> RECORDS SHOWN
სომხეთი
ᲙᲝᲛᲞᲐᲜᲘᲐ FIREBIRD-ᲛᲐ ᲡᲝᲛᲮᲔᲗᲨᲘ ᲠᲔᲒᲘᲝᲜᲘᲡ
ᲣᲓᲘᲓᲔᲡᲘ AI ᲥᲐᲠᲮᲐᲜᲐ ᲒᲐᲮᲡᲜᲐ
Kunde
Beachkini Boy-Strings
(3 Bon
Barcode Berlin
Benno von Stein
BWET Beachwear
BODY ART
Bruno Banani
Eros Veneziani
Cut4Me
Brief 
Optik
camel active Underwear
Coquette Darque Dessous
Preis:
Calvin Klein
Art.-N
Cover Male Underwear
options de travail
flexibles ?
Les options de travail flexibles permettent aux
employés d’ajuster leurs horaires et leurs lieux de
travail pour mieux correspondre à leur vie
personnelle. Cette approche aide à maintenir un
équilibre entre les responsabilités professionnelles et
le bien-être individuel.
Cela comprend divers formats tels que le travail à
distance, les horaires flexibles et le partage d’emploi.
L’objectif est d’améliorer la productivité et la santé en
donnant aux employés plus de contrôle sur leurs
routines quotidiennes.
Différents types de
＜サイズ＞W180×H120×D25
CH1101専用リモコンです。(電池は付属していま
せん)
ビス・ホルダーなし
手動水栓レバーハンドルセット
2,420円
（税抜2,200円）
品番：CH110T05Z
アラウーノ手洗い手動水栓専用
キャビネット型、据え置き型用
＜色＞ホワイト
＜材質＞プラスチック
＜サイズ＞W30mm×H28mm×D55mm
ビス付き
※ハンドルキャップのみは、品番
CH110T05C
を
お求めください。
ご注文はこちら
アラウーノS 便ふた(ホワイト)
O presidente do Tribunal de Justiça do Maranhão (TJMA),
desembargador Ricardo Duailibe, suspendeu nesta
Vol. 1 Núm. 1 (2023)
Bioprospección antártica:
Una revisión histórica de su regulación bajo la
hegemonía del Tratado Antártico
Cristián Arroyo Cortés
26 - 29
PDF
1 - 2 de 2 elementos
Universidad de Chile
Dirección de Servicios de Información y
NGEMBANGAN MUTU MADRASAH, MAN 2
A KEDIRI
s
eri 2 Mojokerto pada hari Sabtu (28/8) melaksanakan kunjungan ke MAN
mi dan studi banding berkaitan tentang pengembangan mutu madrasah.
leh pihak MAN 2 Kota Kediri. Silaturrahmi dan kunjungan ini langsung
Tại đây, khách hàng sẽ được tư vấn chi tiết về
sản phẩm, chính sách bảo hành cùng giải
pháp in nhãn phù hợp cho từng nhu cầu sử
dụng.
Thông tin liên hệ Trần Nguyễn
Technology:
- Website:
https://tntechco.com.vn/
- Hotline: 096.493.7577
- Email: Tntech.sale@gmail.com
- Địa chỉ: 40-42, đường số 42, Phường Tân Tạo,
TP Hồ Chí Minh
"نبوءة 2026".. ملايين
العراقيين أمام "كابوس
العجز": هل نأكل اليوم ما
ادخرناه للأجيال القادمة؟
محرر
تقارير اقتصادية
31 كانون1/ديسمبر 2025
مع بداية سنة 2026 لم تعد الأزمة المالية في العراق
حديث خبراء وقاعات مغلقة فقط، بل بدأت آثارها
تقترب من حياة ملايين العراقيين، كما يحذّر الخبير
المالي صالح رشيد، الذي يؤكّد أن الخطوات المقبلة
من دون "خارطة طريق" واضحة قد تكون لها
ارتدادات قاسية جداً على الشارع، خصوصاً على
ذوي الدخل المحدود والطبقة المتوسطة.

> TASK BRIEF
Wherever the string "Underwear" occurs in the records, copy the line it is in.

> THE ANSWER
camel active Underwear
Cover Male Underwear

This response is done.